--- Dataset excerpts ---

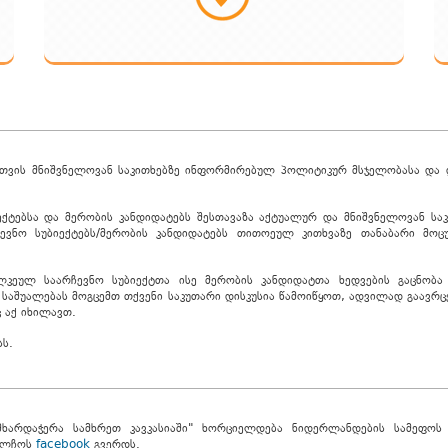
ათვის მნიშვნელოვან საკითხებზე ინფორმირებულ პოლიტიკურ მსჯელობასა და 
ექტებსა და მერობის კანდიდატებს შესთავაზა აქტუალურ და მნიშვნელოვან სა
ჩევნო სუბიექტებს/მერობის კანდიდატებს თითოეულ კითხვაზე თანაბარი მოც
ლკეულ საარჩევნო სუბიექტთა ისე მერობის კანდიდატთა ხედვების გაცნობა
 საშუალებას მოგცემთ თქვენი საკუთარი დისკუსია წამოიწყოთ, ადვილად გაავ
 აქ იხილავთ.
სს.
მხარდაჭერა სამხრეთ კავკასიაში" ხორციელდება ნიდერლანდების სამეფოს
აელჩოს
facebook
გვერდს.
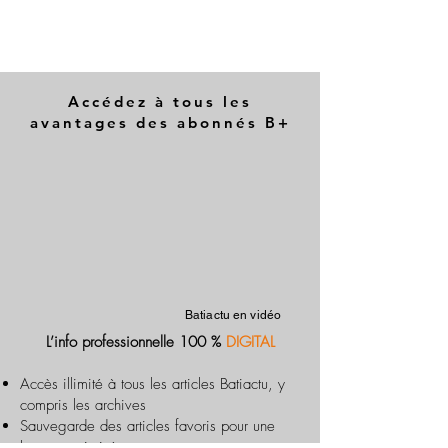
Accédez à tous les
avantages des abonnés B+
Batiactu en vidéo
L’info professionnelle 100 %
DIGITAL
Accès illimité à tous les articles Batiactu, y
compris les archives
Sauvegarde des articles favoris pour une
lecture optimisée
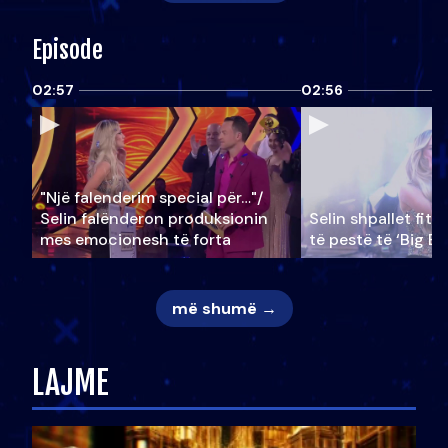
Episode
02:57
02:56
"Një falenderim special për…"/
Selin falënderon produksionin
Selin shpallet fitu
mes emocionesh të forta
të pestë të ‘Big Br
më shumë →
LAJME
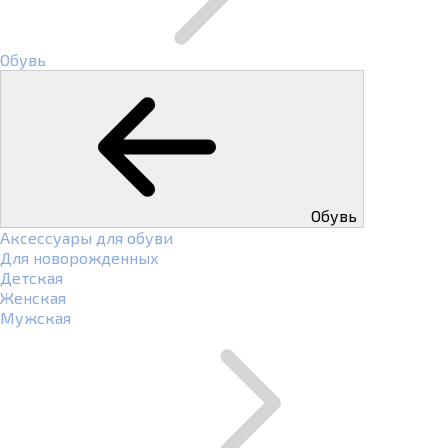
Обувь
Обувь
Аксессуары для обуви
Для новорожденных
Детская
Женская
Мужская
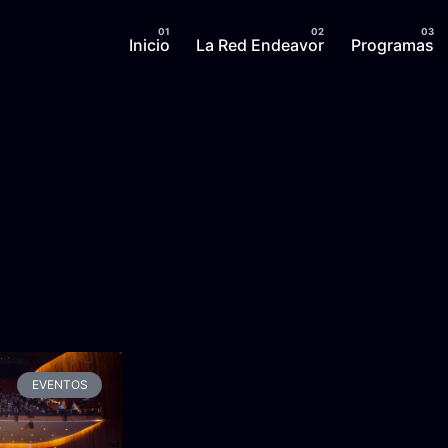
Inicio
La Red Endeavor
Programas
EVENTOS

---

■ Description of the task
Your task is to copy every line of the entries that contains the string "articles".

■ Response box
Accès illimité à tous les articles Batiactu, y
Sauvegarde des articles favoris pour une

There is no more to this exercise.